Es war Meinecke nicht unbedingt in die Wiege gelegt worden, eine akademische Laufbahn
einzuschlagen. Fernab der modernen Welt wurde er am 30. Oktober 1862 im beschaulichen
Salzwedel, einer 8.000 Einwohner zählenden Kleinstadt in der bis heute rückständigen, unverändert
von der Landwirtschaft geprägten Altmark (= nördliches Sachsen-Anhalt) geboren.

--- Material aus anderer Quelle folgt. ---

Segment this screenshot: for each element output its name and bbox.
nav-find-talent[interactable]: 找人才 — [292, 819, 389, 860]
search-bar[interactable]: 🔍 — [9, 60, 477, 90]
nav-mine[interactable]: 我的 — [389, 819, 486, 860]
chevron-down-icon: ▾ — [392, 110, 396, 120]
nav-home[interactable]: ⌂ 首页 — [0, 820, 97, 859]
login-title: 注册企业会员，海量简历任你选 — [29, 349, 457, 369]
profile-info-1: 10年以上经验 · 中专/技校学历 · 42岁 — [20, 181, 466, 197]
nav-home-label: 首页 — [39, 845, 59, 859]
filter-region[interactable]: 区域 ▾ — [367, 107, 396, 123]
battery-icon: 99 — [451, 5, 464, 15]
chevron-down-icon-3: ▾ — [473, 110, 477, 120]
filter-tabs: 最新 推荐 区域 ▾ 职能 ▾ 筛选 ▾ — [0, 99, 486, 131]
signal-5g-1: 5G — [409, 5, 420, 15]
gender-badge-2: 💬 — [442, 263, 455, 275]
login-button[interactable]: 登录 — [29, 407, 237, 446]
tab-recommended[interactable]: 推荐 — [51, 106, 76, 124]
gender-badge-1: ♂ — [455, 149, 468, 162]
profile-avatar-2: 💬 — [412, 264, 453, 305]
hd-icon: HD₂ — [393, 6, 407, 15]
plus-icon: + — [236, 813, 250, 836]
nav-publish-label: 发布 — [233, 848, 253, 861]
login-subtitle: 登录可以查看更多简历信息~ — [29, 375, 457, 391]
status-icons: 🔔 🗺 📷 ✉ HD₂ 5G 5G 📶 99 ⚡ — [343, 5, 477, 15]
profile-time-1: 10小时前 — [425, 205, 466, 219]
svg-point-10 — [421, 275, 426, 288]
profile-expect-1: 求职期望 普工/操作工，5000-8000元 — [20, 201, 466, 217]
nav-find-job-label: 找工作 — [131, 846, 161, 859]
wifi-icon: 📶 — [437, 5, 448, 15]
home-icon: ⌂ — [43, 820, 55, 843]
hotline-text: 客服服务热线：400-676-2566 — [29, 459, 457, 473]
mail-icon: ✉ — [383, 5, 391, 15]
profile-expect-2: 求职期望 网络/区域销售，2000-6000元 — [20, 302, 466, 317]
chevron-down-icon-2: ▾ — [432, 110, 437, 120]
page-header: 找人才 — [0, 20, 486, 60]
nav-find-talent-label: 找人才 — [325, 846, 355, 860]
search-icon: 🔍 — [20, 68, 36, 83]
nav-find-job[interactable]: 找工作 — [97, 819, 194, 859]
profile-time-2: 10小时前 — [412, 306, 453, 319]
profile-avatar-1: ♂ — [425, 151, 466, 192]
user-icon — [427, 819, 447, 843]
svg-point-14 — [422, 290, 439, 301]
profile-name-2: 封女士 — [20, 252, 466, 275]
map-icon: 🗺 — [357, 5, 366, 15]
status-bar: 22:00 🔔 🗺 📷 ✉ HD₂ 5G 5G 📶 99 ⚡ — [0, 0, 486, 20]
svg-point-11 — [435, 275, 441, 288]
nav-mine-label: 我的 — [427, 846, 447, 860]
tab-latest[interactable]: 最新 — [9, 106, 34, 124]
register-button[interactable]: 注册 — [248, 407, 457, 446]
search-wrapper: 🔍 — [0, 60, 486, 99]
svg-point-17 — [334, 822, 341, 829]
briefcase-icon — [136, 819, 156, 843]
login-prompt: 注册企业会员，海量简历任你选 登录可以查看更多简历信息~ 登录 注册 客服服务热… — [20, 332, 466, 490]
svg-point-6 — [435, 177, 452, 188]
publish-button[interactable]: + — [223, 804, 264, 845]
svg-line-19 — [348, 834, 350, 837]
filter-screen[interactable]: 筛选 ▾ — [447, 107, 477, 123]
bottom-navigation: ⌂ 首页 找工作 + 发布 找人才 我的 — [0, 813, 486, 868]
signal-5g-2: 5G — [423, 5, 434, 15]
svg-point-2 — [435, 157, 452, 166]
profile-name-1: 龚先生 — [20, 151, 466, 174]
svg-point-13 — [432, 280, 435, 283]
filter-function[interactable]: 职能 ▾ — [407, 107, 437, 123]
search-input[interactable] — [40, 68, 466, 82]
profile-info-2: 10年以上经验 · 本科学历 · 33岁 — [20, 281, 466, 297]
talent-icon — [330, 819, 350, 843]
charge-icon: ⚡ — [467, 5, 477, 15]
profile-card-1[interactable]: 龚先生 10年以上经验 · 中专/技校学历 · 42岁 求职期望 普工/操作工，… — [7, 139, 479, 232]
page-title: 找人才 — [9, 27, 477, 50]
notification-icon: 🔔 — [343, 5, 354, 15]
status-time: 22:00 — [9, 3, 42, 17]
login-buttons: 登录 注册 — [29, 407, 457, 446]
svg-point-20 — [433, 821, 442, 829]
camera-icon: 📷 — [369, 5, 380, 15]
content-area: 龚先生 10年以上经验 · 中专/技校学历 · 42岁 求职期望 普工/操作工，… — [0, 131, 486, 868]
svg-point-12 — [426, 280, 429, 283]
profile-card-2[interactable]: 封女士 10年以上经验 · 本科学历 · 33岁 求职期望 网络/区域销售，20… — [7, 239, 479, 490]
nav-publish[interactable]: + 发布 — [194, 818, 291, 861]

Als
jüngstes Kind einer seit Generationen mit Land und Leuten vertrauten, entsprechend traditions-
bewussten und vor allem streng religiösen Postbeamtenfamilie wuchs er in ebenso behüteter
wie beengter Biedermeier-Atmosphäre auf. Das Familienleben wurde von der alles durchdringenden
und regelnden Frömmigkeit des Vaters bestimmt, der mit ganzer Seele in den norddeutschen
Pietismus hineingewachsen war (Abb. I).5 Diese Welt der Sicherheit geriet 1871 mit einem
Schlage verloren, als die Familie aufgrund einer Strafversetzung des Vaters6 im Berliner Arbeiterviertel
Friedrichshain ansässig werden musste. Der scharfe Kontrast zwischen der in Salzwedel
erlebten sozialen Harmonie und dem von Klassengegensätzen bestimmten Lebensalltag im
tristen Nordosten Berlins ließ schon beim jungen Meinecke ein besonderes soziales Gerechtigkeitsgefühl
entstehen. Das Erlebnis sozialer Deklassierung sowie die nicht enden wollenden
Bekehrungsversuche seines von glühendem Glaubenseifer erfüllten Vaters prägten Meineckes
Jugend. Die ständige religiöse Unterweisung und Kontrolle, die der um das Seelenheil seines
einzigen Sohnes ehrlich besorgte Vater praktizierte, empfand der sensible Junge ebenso als unerträglich
wie den Leistungsdruck auf dem Gymnasium, wo er vom Direktor nach zweimaligem
Sitzenbleiben den bitteren Rat erhielt, Subalternbeamter zu werden.7 Die schweren seelischen
Konflikte, die Meinecke bei der Identitätsfindung durchzustehen hatte, manifestierten sich bei
ihm in einem Stotterleiden, das während der Pubertät plötzlich auftrat und trotz zahlreicher
Therapieversuche nie wieder verschwand.

Abb. 1

Friedrich Meinecke (Mitte) zusammen mit
seinen Eltern, Aufnahme um 1870 (Familienarchiv
Meinecke).

Ebd., S. 7. Ausführlich zur Ausbildung von Charakter und Weltanschauung meine Untersuchung: Friedrich
Meinecke. Persönlichkeit und politisches Denken bis zum Ende des Ersten Weltkrieges, Berlin 1995.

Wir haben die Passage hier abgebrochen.